Listen lady, I don’t care. I’d rather drown myself in one of the puddles out front than talk about the weather with you while I try to house these delicious tacos for lunch. Right now, I am just trying to watch Dawson stomp off after a fight with Joey and really need you to STFU because shit is getting real in Capeside.

I’m all about meeting new people. I love it. In the right setting, I will talk to anyone. But if I am eating lunch alone at work- we don’t have to talk.

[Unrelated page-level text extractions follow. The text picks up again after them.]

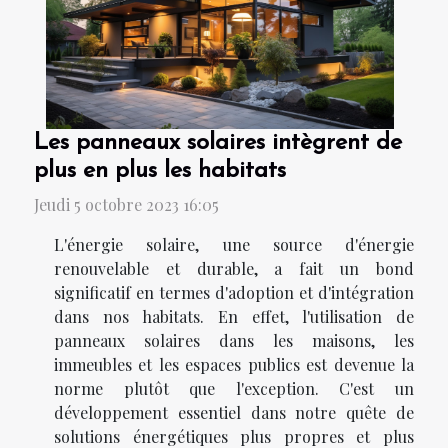
Les panneaux solaires intègrent de
plus en plus les habitats
Jeudi 5 octobre 2023 16:05
L'énergie solaire, une source d'énergie
renouvelable et durable, a fait un bond
significatif en termes d'adoption et d'intégration
dans nos habitats. En effet, l'utilisation de
panneaux solaires dans les maisons, les
immeubles et les espaces publics est devenue la
norme plutôt que l'exception. C'est un
développement essentiel dans notre quête de
solutions énergétiques plus propres et plus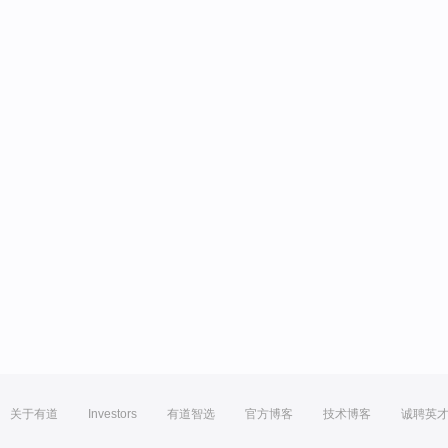
关于有道
Investors
有道智选
官方博客
技术博客
诚聘英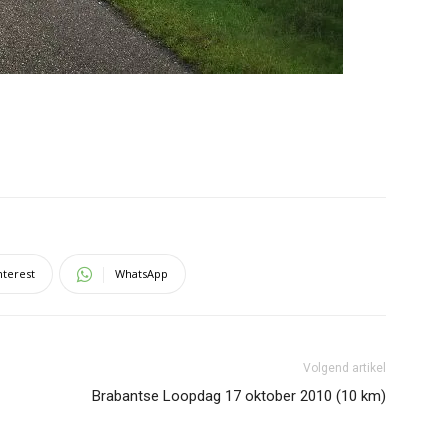
nterest
WhatsApp
Volgend artikel
Brabantse Loopdag 17 oktober 2010 (10 km)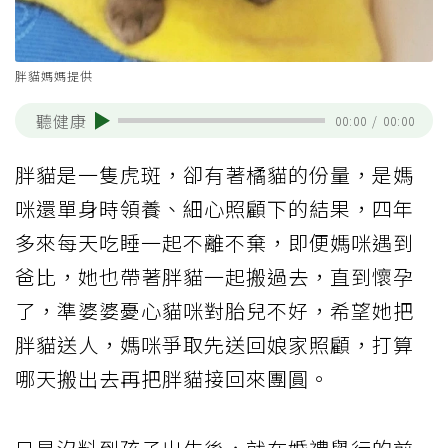
胖貓媽媽提供
聽健康
00:00
/
00:00
胖貓是一隻虎斑，卻有著橘貓的份量，是媽
咪還單身時領養、細心照顧下的結果，四年
多來每天吃睡一起不離不棄，即便媽咪遇到
爸比，她也帶著胖貓一起搬過去，直到懷孕
了，準婆婆憂心貓咪對胎兒不好，希望她把
胖貓送人，媽咪爭取先送回娘家照顧，打算
哪天搬出去再把胖貓接回來團圓。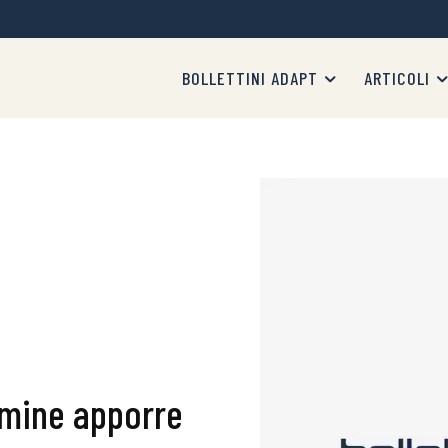
BOLLETTINI ADAPT
ARTICOLI
rmine apporre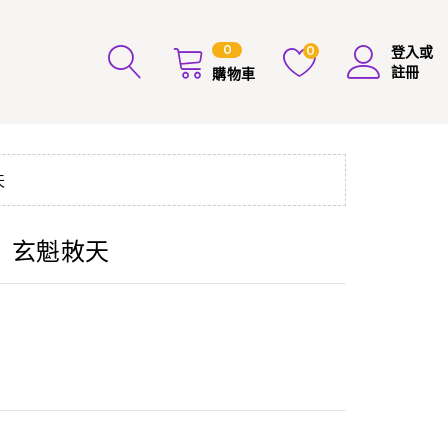
0
0
登入或
註冊
購物車
天
】玄魁敇天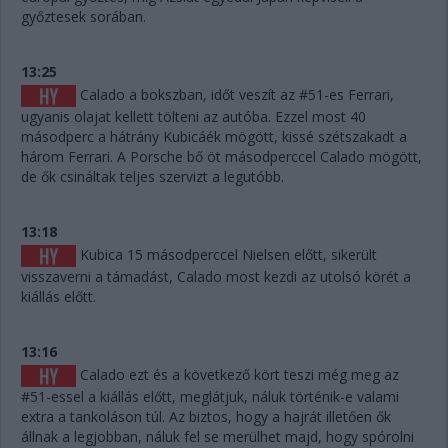
győztesek sorában.
13:25
Calado a bokszban, időt veszít az #51-es Ferrari,
ugyanis olajat kellett tölteni az autóba. Ezzel most 40
másodperc a hátrány Kubicáék mögött, kissé szétszakadt a
három Ferrari. A Porsche bő öt másodperccel Calado mögött,
de ők csináltak teljes szervizt a legutóbb.
13:18
Kubica 15 másodperccel Nielsen előtt, sikerült
visszaverni a támadást, Calado most kezdi az utolsó körét a
kiállás előtt.
13:16
Calado ezt és a következő kört teszi még meg az
#51-essel a kiállás előtt, meglátjuk, náluk történik-e valami
extra a tankoláson túl. Az biztos, hogy a hajrát illetően ők
állnak a legjobban, náluk fel se merülhet majd, hogy spórolni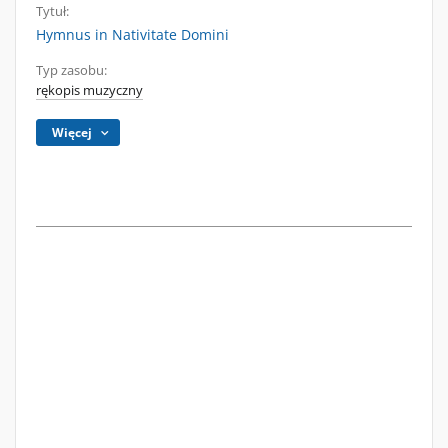
Tytuł:
Hymnus in Nativitate Domini
Typ zasobu:
rękopis muzyczny
Więcej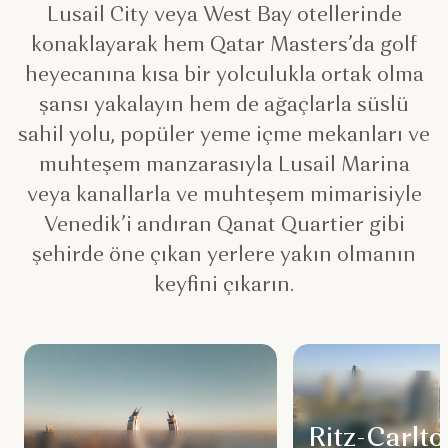
Lusail City veya West Bay otellerinde
konaklayarak hem Qatar Masters’da golf
heyecanına kısa bir yolculukla ortak olma
şansı yakalayın hem de ağaçlarla süslü
sahil yolu, popüler yeme içme mekanları ve
muhteşem manzarasıyla Lusail Marina
veya kanallarla ve muhteşem mimarisiyle
Venedik’i andıran Qanat Quartier gibi
şehirde öne çıkan yerlere yakın olmanın
keyfini çıkarın.
Ritz-Carlto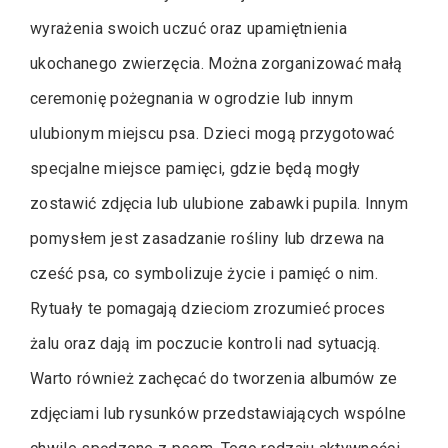
wyrażenia swoich uczuć oraz upamiętnienia
ukochanego zwierzęcia. Można zorganizować małą
ceremonię pożegnania w ogrodzie lub innym
ulubionym miejscu psa. Dzieci mogą przygotować
specjalne miejsce pamięci, gdzie będą mogły
zostawić zdjęcia lub ulubione zabawki pupila. Innym
pomysłem jest zasadzanie rośliny lub drzewa na
cześć psa, co symbolizuje życie i pamięć o nim.
Rytuały te pomagają dzieciom zrozumieć proces
żalu oraz dają im poczucie kontroli nad sytuacją.
Warto również zachęcać do tworzenia albumów ze
zdjęciami lub rysunków przedstawiających wspólne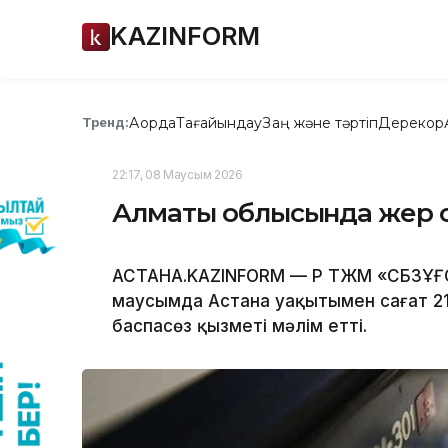
KAZINFORM
Ақорда
Тағайындау
Заң және тәртіп
Дерекқор
Тренд:
22:17, 08 Маусым 2026
Алматы облысында жер сіл
АСТАНА.KAZINFORM — ҚР ТЖМ «СБЗҰҒО
маусымда Астана уақытымен сағат 21:
баспасөз қызметі мәлім етті.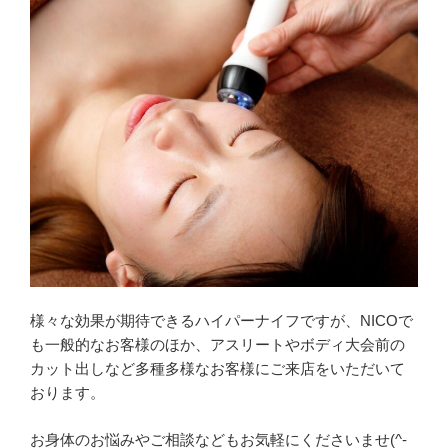
様々な効果が期待できるハイパーナイフですが、NICOで
も一般的なお客様のほか、アスリートやボディ大会前の
カット出しなど多種多様なお客様にご来店をいただいて
おります。
お身体のお悩みやご相談などもお気軽にくださいませ(^-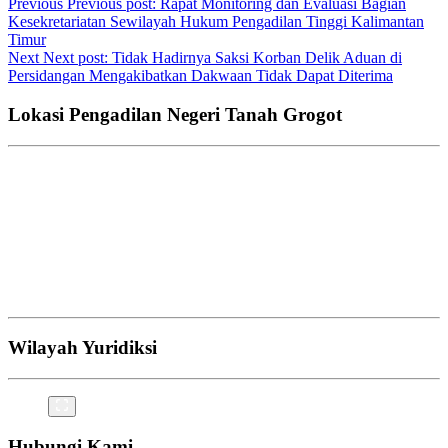
Previous
Previous post:
Rapat Monitoring dan Evaluasi Bagian
Kesekretariatan Sewilayah Hukum Pengadilan Tinggi Kalimantan
Timur
Next
Next post:
Tidak Hadirnya Saksi Korban Delik Aduan di
Persidangan Mengakibatkan Dakwaan Tidak Dapat Diterima
Lokasi Pengadilan Negeri Tanah Grogot
Wilayah Yuridiksi
Hubungi Kami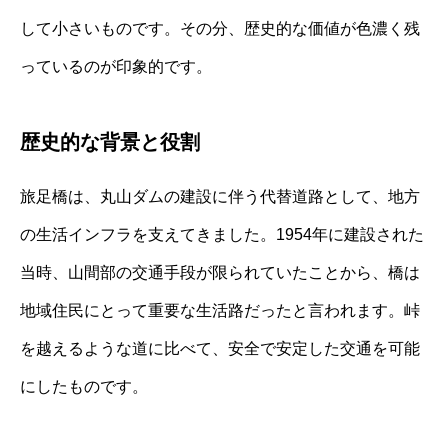
して小さいものです。その分、歴史的な価値が色濃く残
っているのが印象的です。
歴史的な背景と役割
旅足橋は、丸山ダムの建設に伴う代替道路として、地方
の生活インフラを支えてきました。1954年に建設された
当時、山間部の交通手段が限られていたことから、橋は
地域住民にとって重要な生活路だったと言われます。峠
を越えるような道に比べて、安全で安定した交通を可能
にしたものです。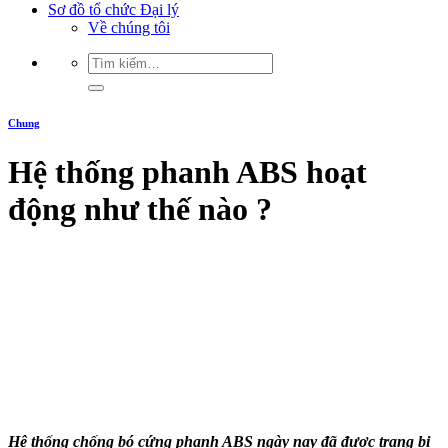
Sơ đồ tổ chức Đại lý
Về chúng tôi
Chung
Hệ thống phanh ABS hoạt
động như thế nào ?
Hệ thống chống bó cứng phanh ABS ngày nay đã được trang bị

If we are on an elevator together and no one just died in front of us- no need to chat.  

Here’s a list of reasons why a stranger should talk to me:

1. You are giving me free tickets to any event whatsoever.

2. You are giving me money.

3. You want to get me drunk.

4. You have free tacos hidden in your coat and are passing them out.

5. My boob is hanging out and you are letting me know.

6. You are giving away food samples at Costco.

7. You are a dog.

8. You are Ryan Gosling.

9. You want to tell me you think I am smart/pretty/funny/have great hair/have long eyelashes (seriously can’t get enough of that).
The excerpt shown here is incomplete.